After rounding and writing notes we hit the cafeteria for some team breakfast. Marc, one of the second year residents, is rambling on about something. I’m not really paying attention but I laugh anyways. Just as I’m finishing up my coffee I get a page from the emergency department: ankle fracture dislocation. I’ve done a couple ankle reductions but never by myself. I’ll try this one on my own. I call for the C-arm and get all my supplies as the ED attending starts conscious sedation. With a little manipulation I think I got back in place, we take a couple shots on fluoro to confirm. I feel like the man. I go back to the call room to bang out the note while I am waiting for the post reductions. At first glance of the xrays the ankle is subluxed posteriorly, how could the fluoros have lied to me? With a quick sigh I grab my sheers and head back down to the ED to take down the splint. We set everything up again, but this time I make absolutely sure that the ankle is aligned. Post reductions come back: an-a-tomic. I go back to the call room and Sapan, one of the other residents, is hanging out in between cases. Sapan has a nice beard, not as good as mine, but I still respect it. I get another page, this time it’s a horrible foot pus consult. I go back to the ED to examine the patient. He has an open wound probing down to bone. I order an MRI and vascular studies, we’ll admit him to medicine. A couple more hip fractures come through the ED and I get them tee’d up for surgery.

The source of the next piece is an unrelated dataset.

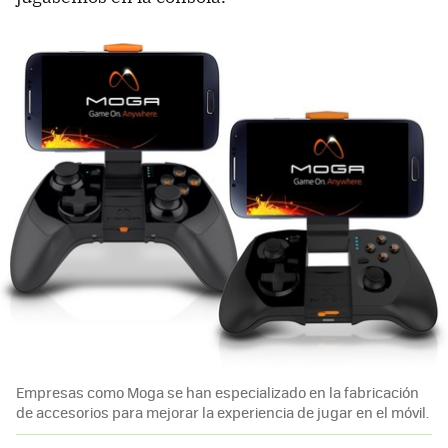
Empresas como Moga se han especializado en la fabricación
de accesorios para mejorar la experiencia de jugar en el móvil.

I finally get a little bit of downtime in between consults and I start to tidy some things up on the floor. I run into the ortho NP and have a nice little chat before I get a floor consult. It’s a rule out septic arthritis so I have to go immediately. The patient’s knee is tender and swollen, he has minimal range of motion with pain. His inflammatory markers are elevated and his xray shows some degenerative changes. I make him NPO and aspirate his knee. His fluid looks more inflammatory than septic, but we’ll find out soon enough. As I walk back to the call room I stop at 10 tower to take a quick glance at the world, it’s the small moments that count.
Before I realize it is already 20 minutes past five and the on call resident is finishing up his case. After he’s done he pops in the call room for sign out. The Fluid analysis is still pending but it should be back soon. Other than that there is nothing for him to follow up on. I hand him the pager and phone then head out for the day. It’s time to go walk the dog.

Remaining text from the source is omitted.